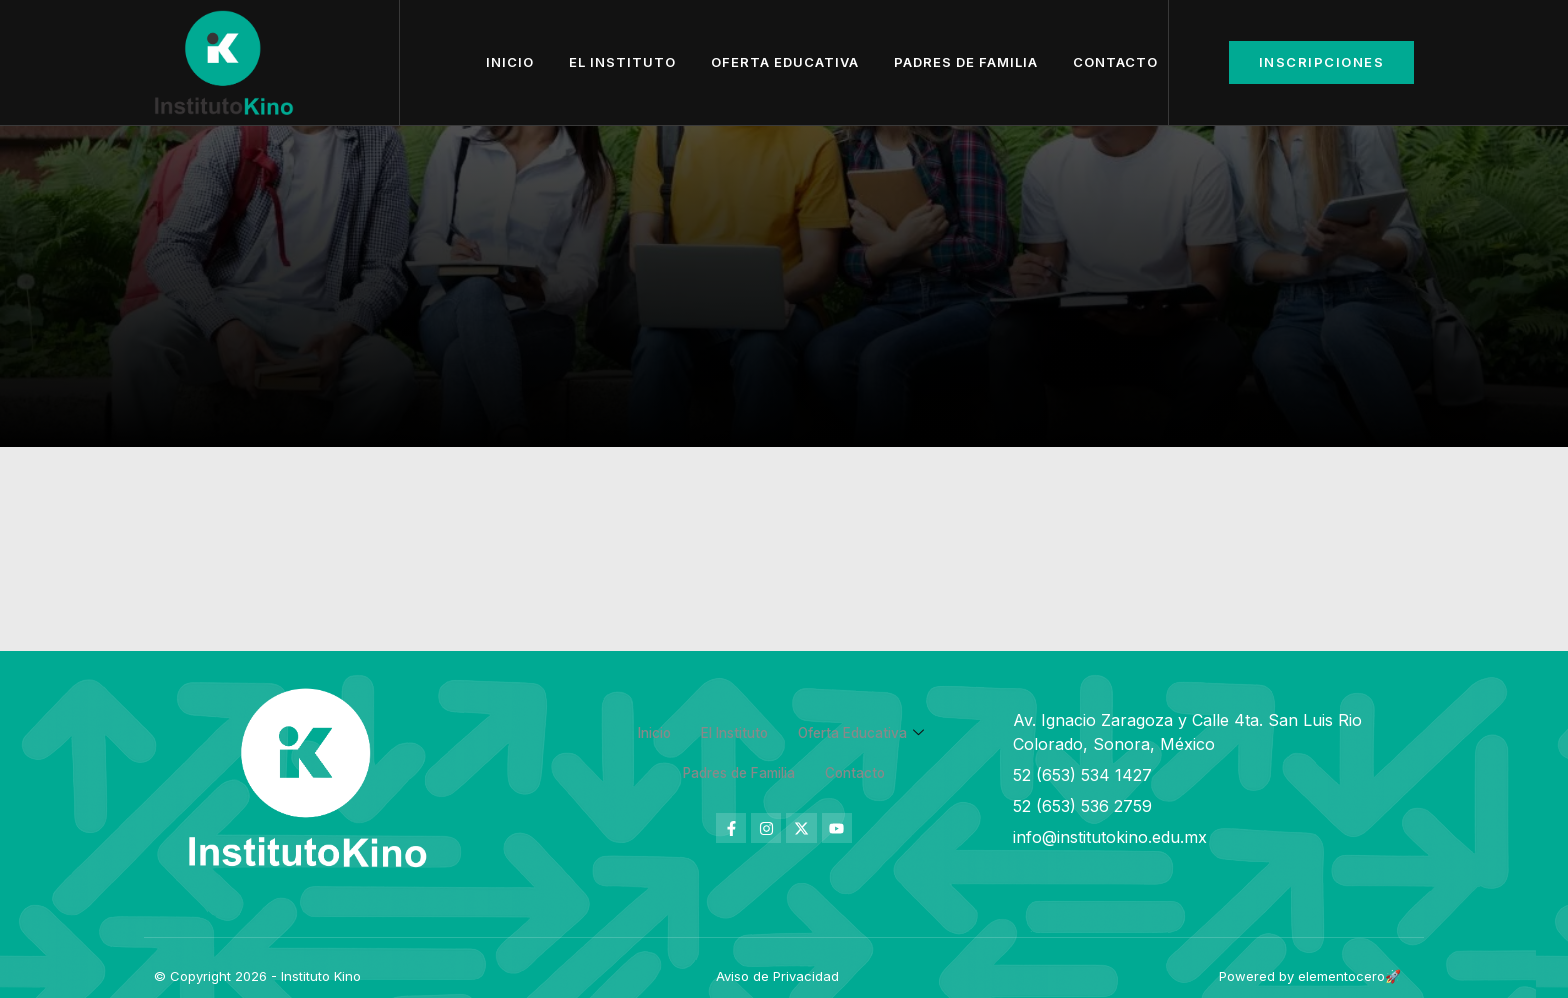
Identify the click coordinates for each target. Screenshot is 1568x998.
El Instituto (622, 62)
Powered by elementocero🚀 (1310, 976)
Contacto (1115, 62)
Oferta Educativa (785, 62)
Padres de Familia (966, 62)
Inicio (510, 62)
——
> _Problem requirements_:
Your answer must be an exact transcription of the records above, minus the pictures.

> _Your response_:
Identify the click coordinates for each target. Screenshot is 1568x998.
El Instituto (622, 62)
Powered by elementocero🚀 (1310, 976)
Contacto (1115, 62)
Oferta Educativa (785, 62)
Padres de Familia (966, 62)
Inicio (510, 62)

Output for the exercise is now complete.